> **EXERCISE AIM**
Each line of the records that follow must come back exactly, with pictures skipped.

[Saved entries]
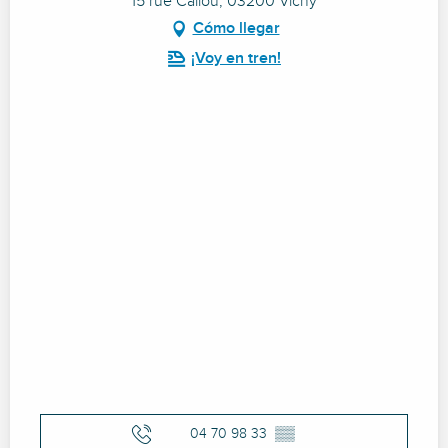
15 rue Callou, 03200 Vichy
Cómo llegar
¡Voy en tren!
04 70 98 33
▒▒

> **EXPECTED OUTPUT**
15 rue Callou, 03200 Vichy
Cómo llegar
¡Voy en tren!
04 70 98 33
▒▒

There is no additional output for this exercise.